Incident Response — Security Checklist

Do you maintain a documented incident response (IR) policy that defines scope, objectives, and roles?

Do you have a designated incident commander and incident response team with clearly defined roles, responsibilities, and decision-making authority? Is the incident commander role clearly established to coordinate response activities, make time-sensitive decisions, and ensure clear accountability during incidents?

Do you have designated subject matter experts (ex. Core Devs) who understand different parts of protocol internals and can analyze ongoing attacks and prepare response strategies for potential attack vectors?

Do you have designated signer roles with documented authority and procedures for executing emergency transactions (pausing, freezing, parameter changes)?

Do you periodically review and update IR team roles, authorities, and escalation measures to reflect protocol changes, new teams, or evolving governance structures?

Do you have designated Communications personnel responsible for public information sharing and incident response record-keeping?

Do you maintain Legal support with documented procedures for analyzing legal and regulatory implications of response actions, approving whitehat engagement agreements, and reviewing public communications?

Do you have documented procedures for coordinating between technical teams (Core Devs/Auditors) and operational teams (Security Council/Communications) during incidents?

Do you maintain contact methods & communication channels for external companies that run protocols you depend on, or that depend on your protocol?

Do you maintain documented monitoring coverage for critical systems, protocols, and infrastructure components with 24/7 capabilities and procedures for after-hours alert handling?

Do you have automated alerting configured with embedded playbooks for security events, detecting false alarms, and operational issues?

Do you conduct regular alert testing and drills to ensure monitoring systems function correctly under various scenarios?

Do you have documented procedures for alert triage, classification, and escalation to appropriate response teams?

Do you maintain log retention policies with adequate preservation periods for security and infrastructure logs (including cloud provider logs) to support incident investigation and forensic analysis?

Do you maintain procedures for monitoring leaked credentials and compromised accounts associated with the organization?

Do you have procedures for monitoring organizational social media accounts & websites for indicators of compromise or unauthorized activity?

Do you maintain requirements for immutable logging and tamper-evident alerting channels that trigger alerts if logs are altered or monitoring is disabled?

Do you operate redundant paging systems with documented procedures and regular testing?

Do you maintain current on-call schedules with documented coverage requirements and backup procedures?

Do you have documented escalation procedures with time-based triggers and management notification requirements?

Do you define and track response time targets for different incident severity levels?

Do you maintain documented response playbooks for common incident types (protocol exploits, infrastructure failures, access control breaches, data security incidents, and supply chain compromises)?

Do you have step-by-step procedures for initial response actions including containment, evidence preservation, and stakeholder notification?

Do you maintain role-based playbooks that define specific responsibilities for different team members (Core Devs, Auditors, Signers, Communications, Legal) during incidents?

Do you maintain procedures for coordinating multisig operations during incidents including signer availability and cross-timezone challenges?

Do you have documented criteria for major response decisions (system shutdown, public disclosure, external assistance) and escalation policies for when to engage leadership?

Do you maintain contact information and procedures for engaging external expertise (forensics, legal, specialized consultants)?

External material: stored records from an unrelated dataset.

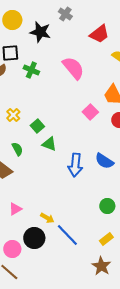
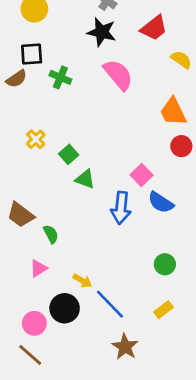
black star: (40, 32) -> (102, 32), moved
pink square: (90, 112) -> (142, 175), moved
green semicircle: (17, 149) -> (51, 234), moved
brown star: (101, 266) -> (125, 347), moved

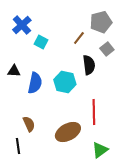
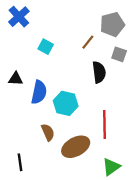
blue cross: (22, 25) -> (19, 17), moved
gray square: (107, 49) -> (119, 54), turned -32
cyan hexagon: (65, 82) -> (66, 103), moved
brown semicircle: (29, 124) -> (48, 132), moved

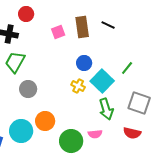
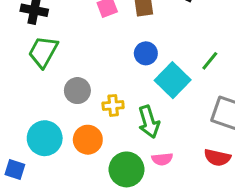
yellow cross: (78, 86) -> (113, 105), moved, turned -32
gray circle: (28, 89) -> (77, 91), moved
green arrow: (106, 109) -> (149, 122), moved
cyan circle: (21, 131) -> (45, 138), moved

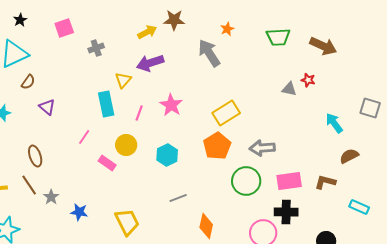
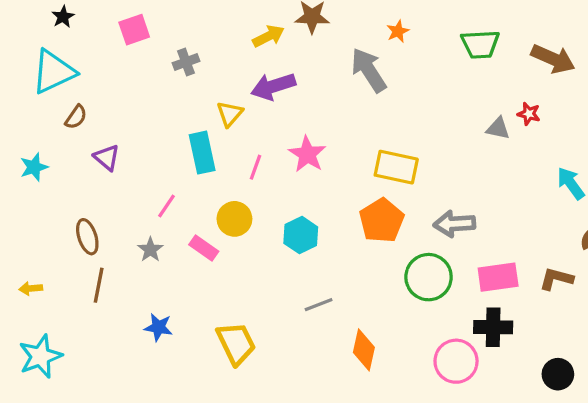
yellow rectangle: (226, 113) -> (396, 167), turned 44
brown line: (29, 185) -> (99, 285), moved, turned 45
gray star: (51, 197) -> (150, 250), moved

Do you maintain emergency cards or quick-reference materials containing key personnel and response steps for each protocol component?

Do you maintain multiple communication channels (primary and backup) with documented procedures for reaching signers across time zones, including during emergencies?

Do you maintain pre-signed emergency transactions for critical protocol functions (pause, freeze, parameter changes)?

Do you have documented procedures for rapidly executing emergency transactions with minimal coordination time?

Do you maintain multiple signing methods and backup procedures for signers transaction execution?

Do you have a documented procedure for rotating keys and replacing compromised signers?

Do you maintain dedicated communication channels for incident response with documented access controls, member lists, and procedures for rapidly creating new incident-specific channels when needed?

Do you have documented procedures for incident status reporting including frequency, format, and distribution lists?

Do you maintain secure communication procedures for sensitive incident information?

Do you maintain documented procedures for coordinating communications with protocol users during and post-exploit?

Do you have pre-approved communication templates and escalation procedures for different incident types and severity levels?

Do you maintain procedures for managing public information flow and preventing misinformation during active incidents?

Do you conduct regular incident response drills that test pager systems, escalation procedures, team coordination, monitoring systems, containment procedures, and recovery processes? Do you evaluate drill performance, identify gaps, and track improvement actions based on both exercise findings and real incident experience?